The Credo religion started around 2000 years ago. From the beginning, opinions varied about what to believe and how to practice it. Major divisions arose and were settled.
 
Fast forward 1500 years and a king of Albion, a small Credo country, wanted to divorce his wife. This wasn’t allowed by the Credo priests, so he did it anyway and declared himself head of his own Me-Church. He was helped in this by Credo heretics, who said he could do it. Which he did. More than once.

This Me-Church started dropping practices and beliefs of the Credo church. Since Me-Church was founded upon opinion, individual believers started to splinter from it. This led to the formation of a lot of Me-Tooer churches. 

Fast forward another 450 years. The Credo church is starting to be affected by the Me-Tooer church environment, which is trans-national and dominant in some countries. Members want the liberties the Me-Tooers enjoy; freedom of belief and practice.

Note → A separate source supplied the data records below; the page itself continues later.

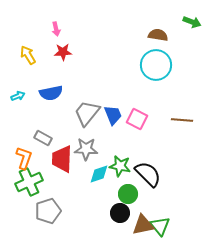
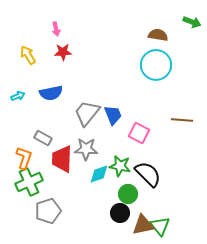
pink square: moved 2 px right, 14 px down
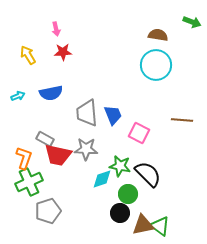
gray trapezoid: rotated 44 degrees counterclockwise
gray rectangle: moved 2 px right, 1 px down
red trapezoid: moved 4 px left, 4 px up; rotated 80 degrees counterclockwise
cyan diamond: moved 3 px right, 5 px down
green triangle: rotated 15 degrees counterclockwise
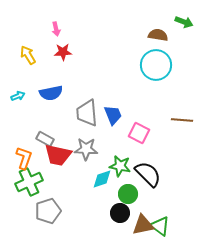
green arrow: moved 8 px left
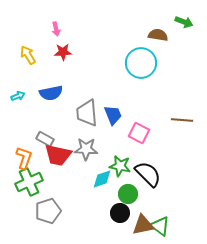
cyan circle: moved 15 px left, 2 px up
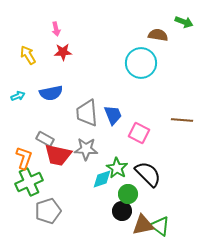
green star: moved 3 px left, 2 px down; rotated 20 degrees clockwise
black circle: moved 2 px right, 2 px up
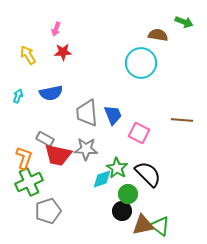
pink arrow: rotated 32 degrees clockwise
cyan arrow: rotated 48 degrees counterclockwise
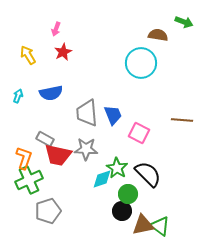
red star: rotated 24 degrees counterclockwise
green cross: moved 2 px up
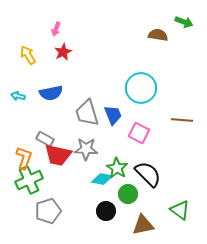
cyan circle: moved 25 px down
cyan arrow: rotated 96 degrees counterclockwise
gray trapezoid: rotated 12 degrees counterclockwise
cyan diamond: rotated 30 degrees clockwise
black circle: moved 16 px left
green triangle: moved 20 px right, 16 px up
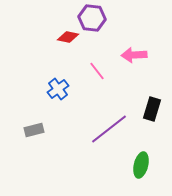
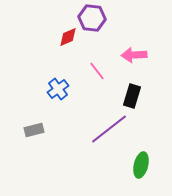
red diamond: rotated 35 degrees counterclockwise
black rectangle: moved 20 px left, 13 px up
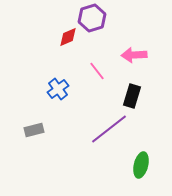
purple hexagon: rotated 24 degrees counterclockwise
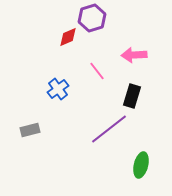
gray rectangle: moved 4 px left
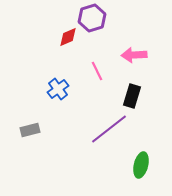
pink line: rotated 12 degrees clockwise
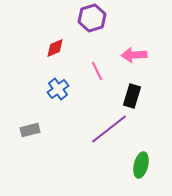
red diamond: moved 13 px left, 11 px down
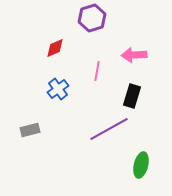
pink line: rotated 36 degrees clockwise
purple line: rotated 9 degrees clockwise
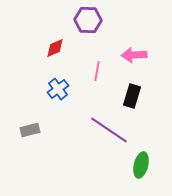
purple hexagon: moved 4 px left, 2 px down; rotated 20 degrees clockwise
purple line: moved 1 px down; rotated 63 degrees clockwise
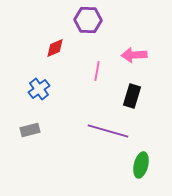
blue cross: moved 19 px left
purple line: moved 1 px left, 1 px down; rotated 18 degrees counterclockwise
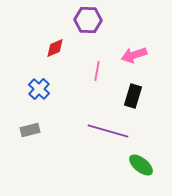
pink arrow: rotated 15 degrees counterclockwise
blue cross: rotated 10 degrees counterclockwise
black rectangle: moved 1 px right
green ellipse: rotated 65 degrees counterclockwise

It does not occur to this faction that a religion which changes its beliefs and practices cannot claim to be The One True Church; what was held to be true and sacred yesterday must be true and sacred today. Otherwise, it’s a free-for-all; your opinion becomes as good as mine.

Me-Tooers in the Credo church have some notable successes. They made major changes to the sacred rites. These changes made the non-priests more prominent in the rites and were operated in the local language, instead of the sacred one. Those who protested were barracked, silenced or ignored.

In 2014 an attempt was made by the Credo heretics to change the church doctrine. Another attempt will reportedly be made in 2015. This is obvious iconoclasm, yet, fascinatingly, many Credo apologists say it isn’t.

This writer presumes that such apologists would happily agree that a horse is not a camel and vice-versa; that a beast which hunts in packs and howls at the moon probably a wolf, and not a pussy-cat.

Often-times, things are what they appear to be. Credo sophists argue they ain’t, or argue that we should give the benefit of the doubt. Their corrupt view of Credo charity demands it. 

My view is that that which howls at night on the blasted heath IS a wolf. By the time Credo sophists are satisfied, the sheep will have been devoured.